LUCKY NUMBERS
Scott Heller
Don't let the words "Directed by Nora Ephron" scare you away. The queen of
gooey romantic comedies hasn't soft-pedaled the grabby shenanigans of John
Travolta and Lisa Kudrow in Adam Resnick's nicely nasty, often hilarious
screenplay. Resnick learned the art of comic misanthropy from the best, serving
time as a writer for David Letterman, Chris Elliott, and Garry Shandling. Yet
when it comes to liars, double-talkers, and scam artists, Hollywood seems to
have nothing on Harrisburg, Pennsylvania, Resnick's home town. TV weatherman
Russ Richards (Travolta) is Harrisburg royalty, but his cheery smile barely
hides a desperate man in major debt. Kudrow's Crystal Latroy is his perfect
duplicitous foil: the station's Lotto girl, she giggles and jiggles her way
through the thankless nightly stint, hungry to get her manicured paws on a
piece of the loot. Their scheme to cheat the state lottery spins into Elmore
Leonard territory when a strip-club owner, an angry bookie, and the world's
laziest cop enter the picture.
Travolta is suitably big and foolish, and Michael Moore (Roger & Me)

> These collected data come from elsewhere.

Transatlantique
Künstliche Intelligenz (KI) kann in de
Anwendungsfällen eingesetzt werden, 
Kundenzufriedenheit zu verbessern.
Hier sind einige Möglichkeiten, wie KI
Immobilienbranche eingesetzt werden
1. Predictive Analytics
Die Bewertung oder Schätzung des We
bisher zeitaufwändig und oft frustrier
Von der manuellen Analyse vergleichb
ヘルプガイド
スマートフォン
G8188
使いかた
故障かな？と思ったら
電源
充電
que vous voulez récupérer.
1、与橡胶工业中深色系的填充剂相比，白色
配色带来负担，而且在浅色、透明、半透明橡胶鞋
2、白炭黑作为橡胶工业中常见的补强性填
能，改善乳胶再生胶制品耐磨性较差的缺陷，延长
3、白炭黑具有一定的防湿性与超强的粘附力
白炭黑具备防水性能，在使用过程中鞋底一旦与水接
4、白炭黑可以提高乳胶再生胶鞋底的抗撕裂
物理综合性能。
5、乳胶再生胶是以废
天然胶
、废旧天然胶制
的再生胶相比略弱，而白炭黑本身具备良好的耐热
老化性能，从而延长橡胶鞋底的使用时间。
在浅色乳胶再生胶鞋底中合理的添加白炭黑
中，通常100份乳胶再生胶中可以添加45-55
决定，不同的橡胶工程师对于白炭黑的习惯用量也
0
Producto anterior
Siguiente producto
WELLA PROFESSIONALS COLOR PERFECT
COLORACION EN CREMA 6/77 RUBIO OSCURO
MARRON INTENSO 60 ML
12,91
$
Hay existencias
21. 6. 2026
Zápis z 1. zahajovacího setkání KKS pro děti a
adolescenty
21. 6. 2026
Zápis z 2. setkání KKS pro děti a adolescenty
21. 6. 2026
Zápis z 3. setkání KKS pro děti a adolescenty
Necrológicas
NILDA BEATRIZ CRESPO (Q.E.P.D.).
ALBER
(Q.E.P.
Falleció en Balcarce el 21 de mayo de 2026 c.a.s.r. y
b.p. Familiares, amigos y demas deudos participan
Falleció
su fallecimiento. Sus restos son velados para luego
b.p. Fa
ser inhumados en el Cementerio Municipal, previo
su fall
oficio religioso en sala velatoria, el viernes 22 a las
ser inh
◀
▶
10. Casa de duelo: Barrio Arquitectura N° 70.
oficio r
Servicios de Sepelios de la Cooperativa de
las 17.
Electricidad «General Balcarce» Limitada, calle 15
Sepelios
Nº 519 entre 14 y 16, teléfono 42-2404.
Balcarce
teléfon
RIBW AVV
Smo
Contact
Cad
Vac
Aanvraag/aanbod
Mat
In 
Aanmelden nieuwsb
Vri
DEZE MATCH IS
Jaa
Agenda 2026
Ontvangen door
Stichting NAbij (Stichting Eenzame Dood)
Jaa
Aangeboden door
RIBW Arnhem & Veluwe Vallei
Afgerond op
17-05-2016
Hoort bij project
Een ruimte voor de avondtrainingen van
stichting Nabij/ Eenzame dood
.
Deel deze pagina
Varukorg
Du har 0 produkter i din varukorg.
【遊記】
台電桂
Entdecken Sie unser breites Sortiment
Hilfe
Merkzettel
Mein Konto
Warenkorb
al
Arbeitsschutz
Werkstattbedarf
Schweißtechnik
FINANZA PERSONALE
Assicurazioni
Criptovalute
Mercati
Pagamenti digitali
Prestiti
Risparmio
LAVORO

makes a surprising, funny appearance as Crystal's horny cousin, who's been
imported from the boonies to cash the winning ticket. Yet it's Kudrow who
steals the screen. The Opposite of Sex showed off the actress's singular
gift for playing loopy and brittle at once. Here she's ruthless, too -- a comic
cousin to Annette Bening in The Grifters.